Isso e Aquilo dos Bichos (5)


A galiinha, Garrichinha, também tinha,
sem maldade, que contar a sua história,
e conta que canta forte, de doer os tímpanos,
que costuma pôr os ovos em qualquer recanto,
como bem lhe dita a premência da hora.  

Não se preocupa com perigos possíveis,
porque a filharada sempre some no mundo.
Veste vestido cor cáqui, tal o João, seu irmão,
e como as mulheres-soldado de Minas,
vai espantando os males da sina.  

De tão pequenina, de tão fecunda e prolífera,
a meninada em vadiagens, das Gerais,
chamam-na de “Galiinha de Nossa Senhora”,
rezam e não lhe fazem mal nenhum,
por ser tão frágil, sagrada e do acervo comum.

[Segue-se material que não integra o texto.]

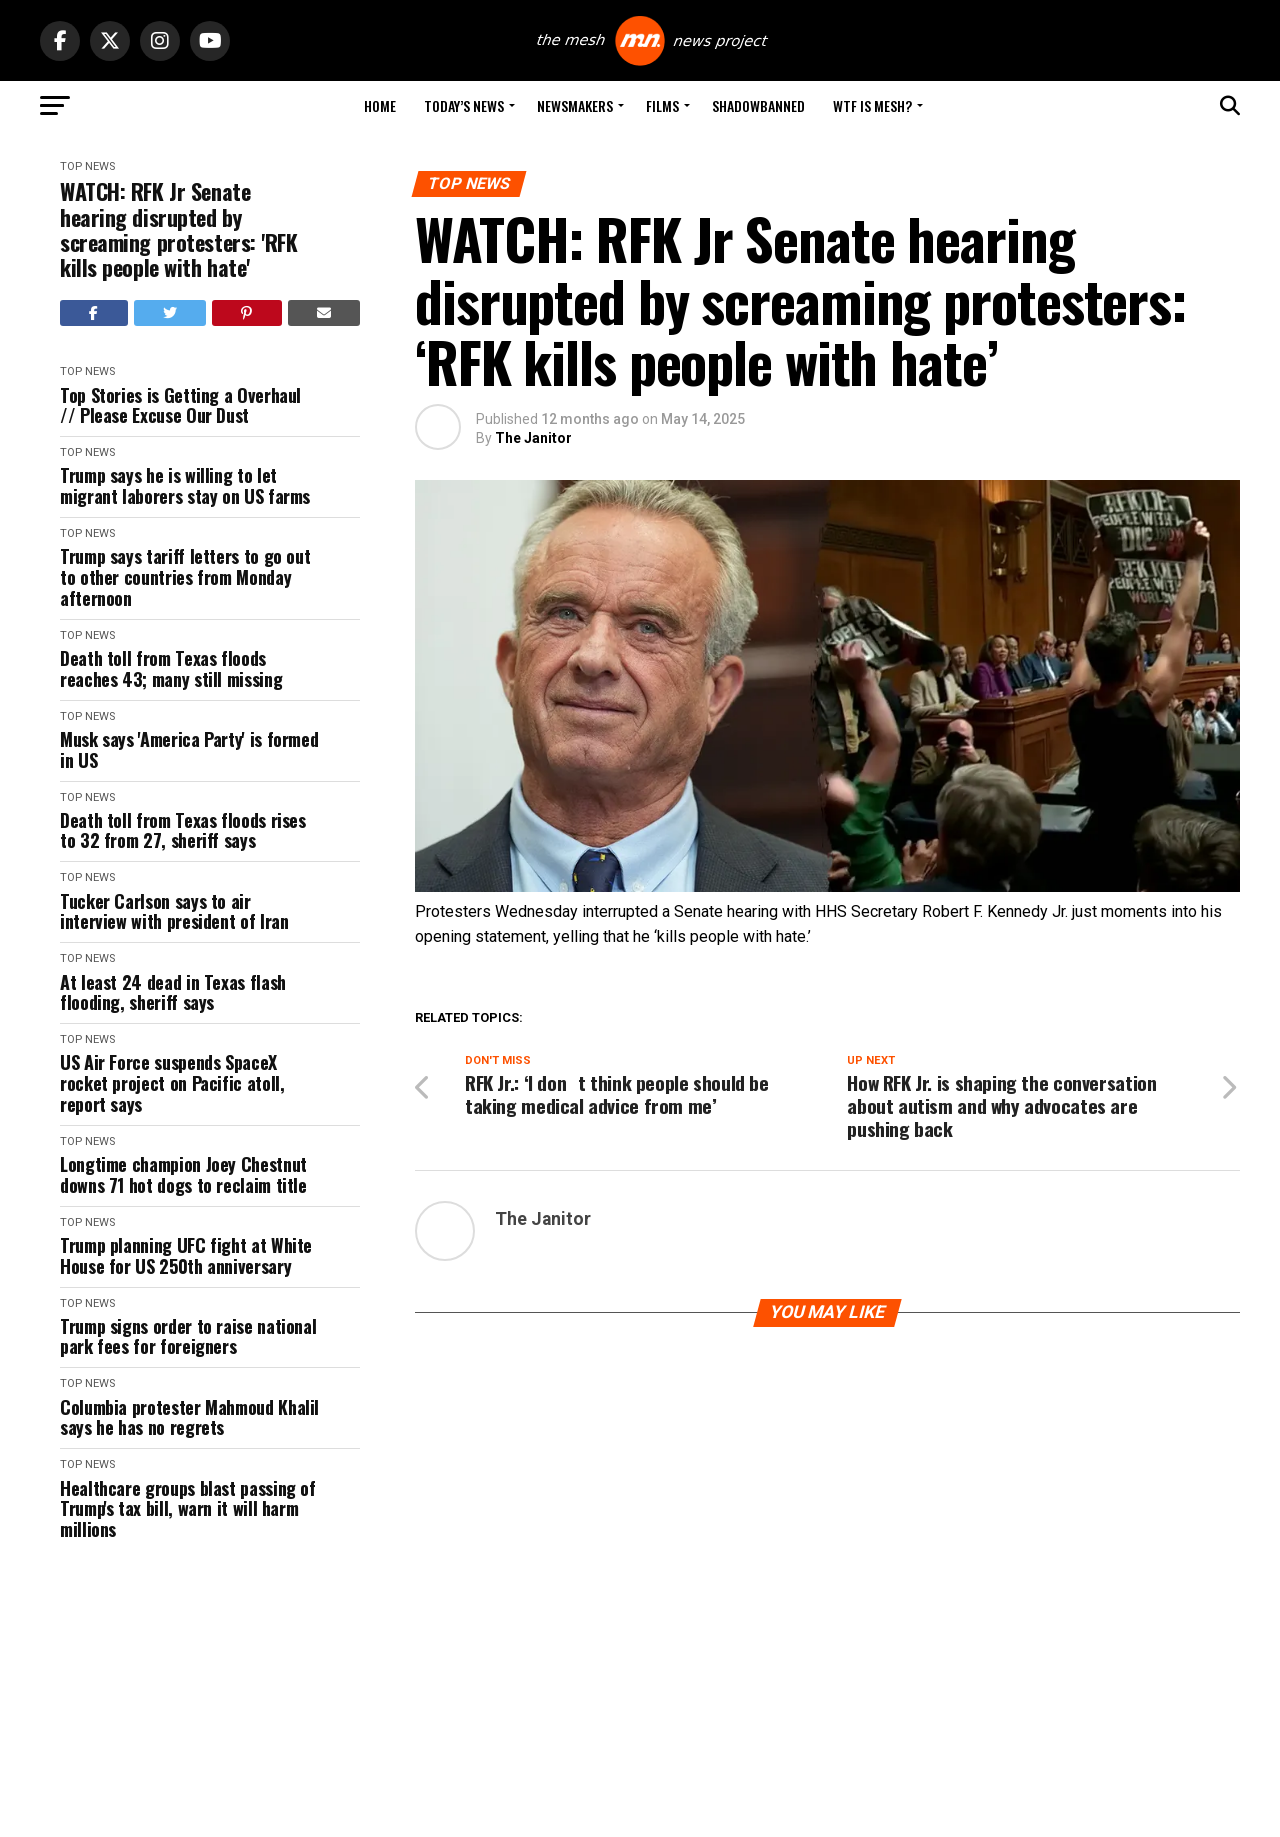  What do you see at coordinates (179, 229) in the screenshot?
I see `WATCH: RFK Jr Senate hearing disrupted by screaming protesters: 'RFK kills people with hate'` at bounding box center [179, 229].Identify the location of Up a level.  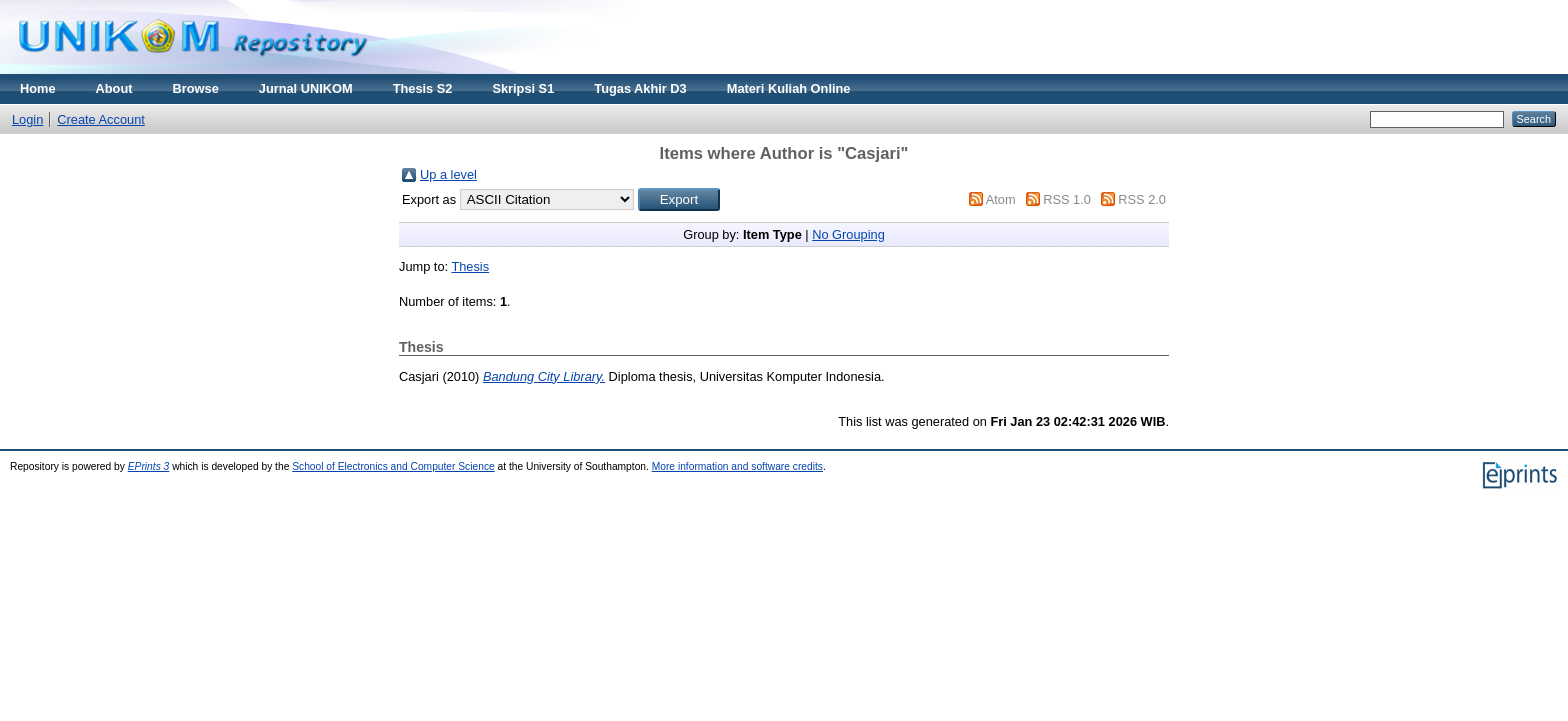
(448, 174).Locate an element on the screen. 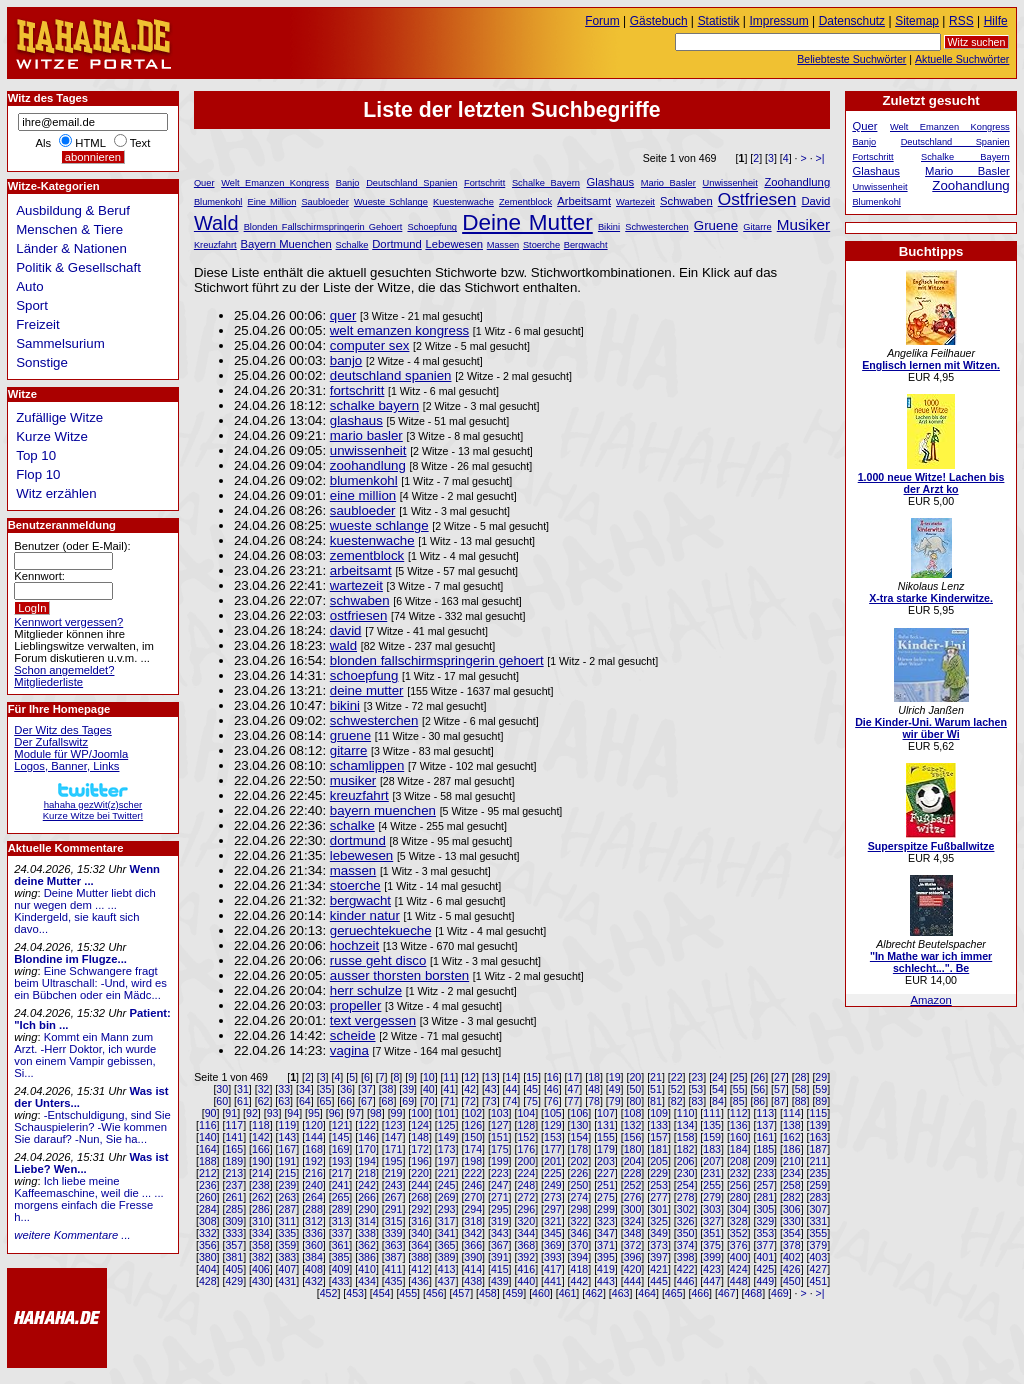  19 is located at coordinates (615, 1077).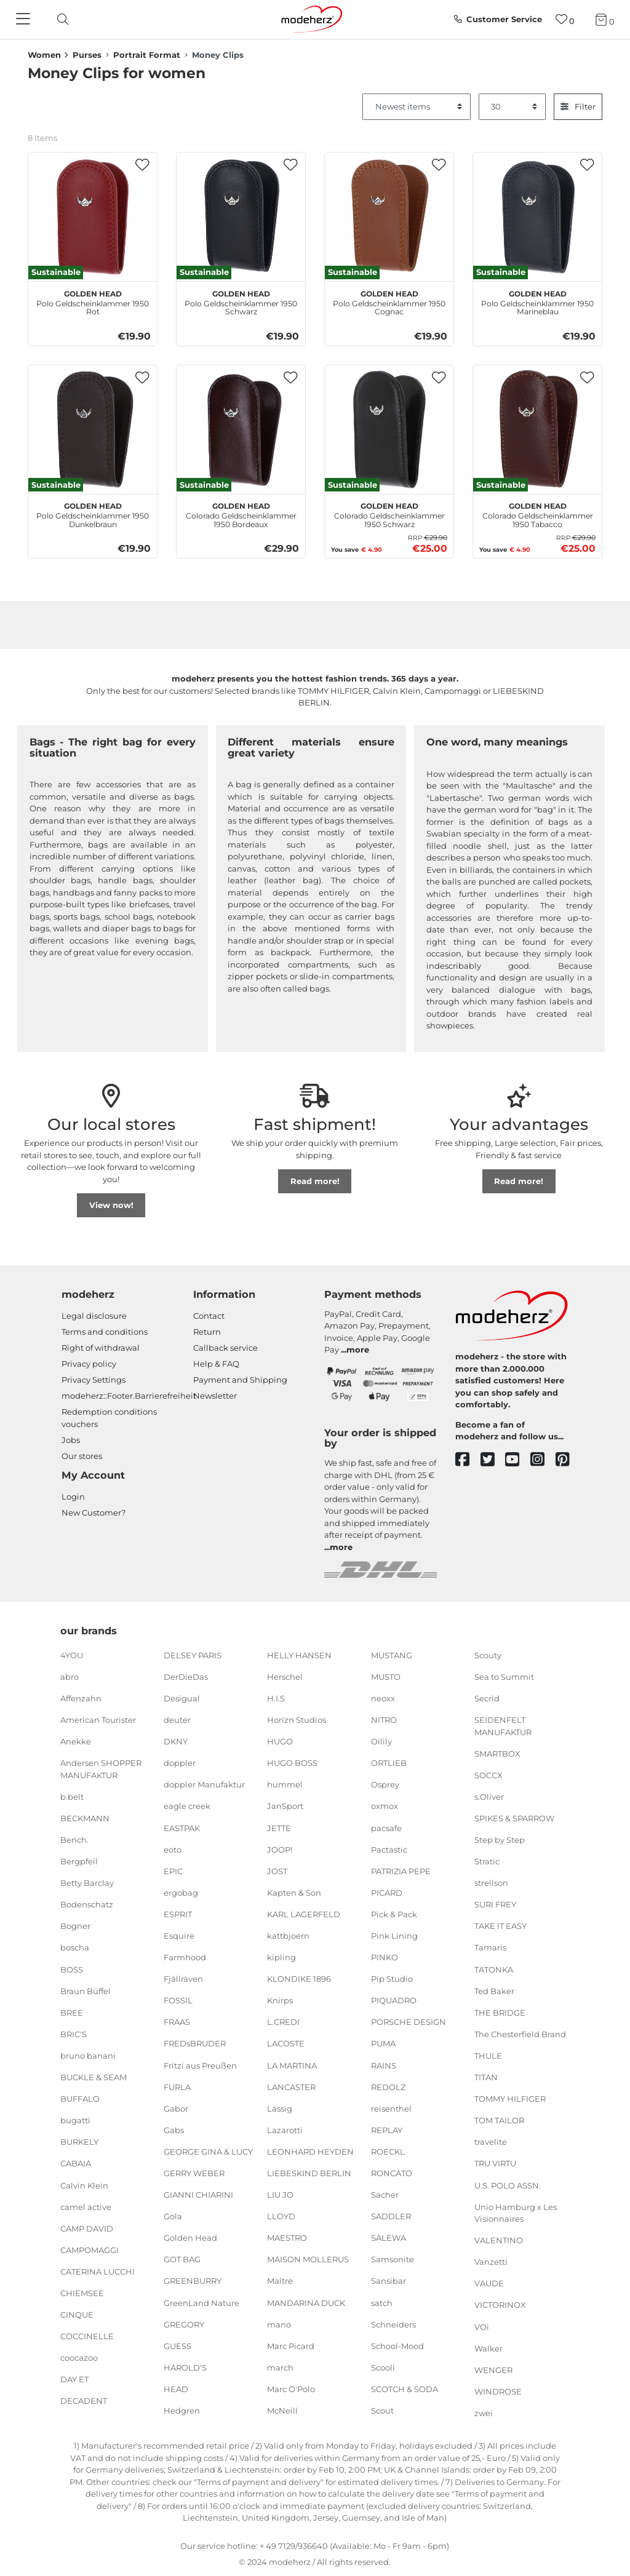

quarta-feira, 7 de agosto de 2013

Isso e Aquilo dos Bichos (4)


Uma família de joões-de-barro,
atrevida e mansa de tão habitual,
vibrante de tijucos e chãos molhados,
prolonga de cantos os passeios
de vizinhos de hábitos calados,
em uma superquadra da Asa Sul,
dessa cidade temperada de azul.  

O azulado céu espelha o infinito,
nuvens passeiam pacíficos alvos,
e os ocres alam, uniformizados,
sabiás e bem-te-vis enciumados,
em disputas de anseios sagrados,
por espaços de alegrias incontidas,
de francos apreciadores do natural,
e dos ardores de amores
das repartidas cores do ritual.

terça-feira, 6 de agosto de 2013

Isso e aquilo dos bichos (3)


A gata fica na dela,
como se nada quisesse,
como se não conhecesse
o vazio da janela. 

Escuta os passarinhos,
sente o farfalhar das ramagens,
à procura de relembrar
a vida selvagem. 

Dissimula envolvimentos,
mas não deixa de olhar ferino
os movimentos do vento,
que animam seu instinto felino.

 

segunda-feira, 5 de agosto de 2013

Pensares a conta-gotas (212)


A síndrome do ninho vazio
lembra rio que já foi perene,
e, agora, some ou treme
no sorvedouro de secura,
ou no excesso de lamas,
se rachando ao sol,
engolindo solidões,
como plantas sem ramas. 

Solitário, vê as forças minguarem,
aumentarem-lhe os anos com anos,
sumirem-lhe os brilhos dos olhos,
quando luzes de lua e cores de dia
ainda reluziam nas águas vit(r)ais,
que não tinham tantas larguras,
tampouco, já, lonjuras mais! 

 

 
O rio faz curvas,
sem pressa
de chegar a mar. 

Recolhe águas de chuvas,
de lágrimas e mágoas,
que lava bem devagar.



 
As águas não têm medo
de quebrarem a cara, no ofício
de se despencarem das nuvens,
de se esfacelarem em gotas,
poeiras de névoas rotas,
e caírem no vazio dos precipícios,
em saltos e cachoeiras. 

Depois libam o descanso,
no remanso das planícies,
em sossegados cochilos
de ente indolente, tranquilo.
 
Lambem margens,
engrossam curvas,
e depositam alimento e sossego,
no mar ou no ar do desapego,
de onde voltam,
eternas negras viúvas,
a desenrolar os fios finos, na chuva.